Hey! I’ve said happy new year to everyone except you. Can you imagine that? Well, I suppose it’s not too late. Someone says you should stop saying Happy new year on 6th January, so I’ve missed it by a few hours. But I’m sure it won’t make the year less happy for you.

You know, these customs! Someone also said that it’s on that day that you take off your Christmas decorations. Well, what few decorations I had up were taken down at least three days ago … great crime that!

I’ve always been very bad at writing letters, diaries, … blogs, etc. It would have been too much to expect me to write “Merry Christmas” and a “happy new year”. Two messages within a week of each other? I’m sure that most people hadn’t got over Christmas before the new year. Spare a thought for Nigerians and other multi-faith countries. A week before Christmas, they were celebrating one of the Ids. Apologies to my muslim friends, because I don’t know which one. Oh to be in Nigeria, three public holidays in three weeks.

Which reminds me, On my Christmas day walk, (see last post) I was thinking. you know that song, “Do They Know It’s Christmas”? It’s an interesting song. It was written for the famine victims of Ethiopia. I can’t speak for any Christians in Ethiopia and I hope we never get that in Nigeria. But I’m sure that Christians in Nigeria would know that it was Christmas, whether they were dying of hunger or not.

I suppose it depends on what we think of as Christmas. Is it about the tree? I decorated my house with what I can only call a Christmas shrub, which I bought from Wilkinson’s for 1 pound, about three years ago. It got out of its hiding place on Christmas eve and returned shortly after the new year.
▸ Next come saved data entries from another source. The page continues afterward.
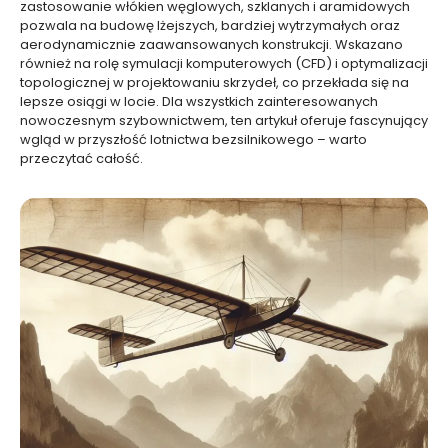
zastosowanie włókien węglowych, szklanych i aramidowych
pozwala na budowę lżejszych, bardziej wytrzymałych oraz
aerodynamicznie zaawansowanych konstrukcji. Wskazano
również na rolę symulacji komputerowych (CFD) i optymalizacji
topologicznej w projektowaniu skrzydeł, co przekłada się na
lepsze osiągi w locie. Dla wszystkich zainteresowanych
nowoczesnym szybownictwem, ten artykuł oferuje fascynujący
wgląd w przyszłość lotnictwa bezsilnikowego – warto
przeczytać całość.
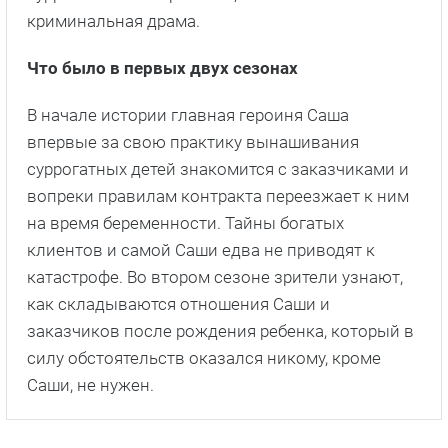
криминальная драма.
Что было в первых двух сезонах
В начале истории главная героиня Саша
впервые за свою практику вынашивания
суррогатных детей знакомится с заказчиками и
вопреки правилам контракта переезжает к ним
на время беременности. Тайны богатых
клиентов и самой Саши едва не приводят к
катастрофе. Во втором сезоне зрители узнают,
как складываются отношения Саши и
заказчиков после рождения ребенка, который в
силу обстоятельств оказался никому, кроме
Саши, не нужен.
There could never have been room for a present under that. Or is it about all the shopping?

Thanks for the song, but I think that Christians in Ethiopia would probably have realised it was Christmas. And even if Ethiopia is a very prosperous country, I don’t think they’ll celebrate Christmas in the way the famed song writers expect.

See, that should have been part of the Merry Christmas thing. I only remembered it because I was listening to my answerphone a few days ago. Sometimes I don’t get to it on time. Someone left a message. Maybe it was an accidental call, you know those ones, when your mobile dials a number and you don’t know about it. But I heard no voices, just the song “Do they know it’s Christmas” Or maybe it was God reminding me about what I was thinking about.

Oh I forgot, it’s the new year. Isn’t that what I’m supposed to be writing about? It’s a time for new beginnings, for new hopes, for new goals, a time to forget about past hurts and disappointments. That’s what everyone says. Is it true? I’ve got a friend, her name is Ife. She’s gone to Nigeria to start a new job. I suppose she’s begun the job now, probably on 2 Jan. Aloted has also returned to get married. Wow! What special new years they’re having.

I’ve got three major goals this year. Please pray for me. They’re tough; God once sent a message to the Israelites; I think it was around the time the temple was being rebuilt. “It’s not by power, not by might, but by My spirit”. They’re tough goals, but that’s what I’m holding onto.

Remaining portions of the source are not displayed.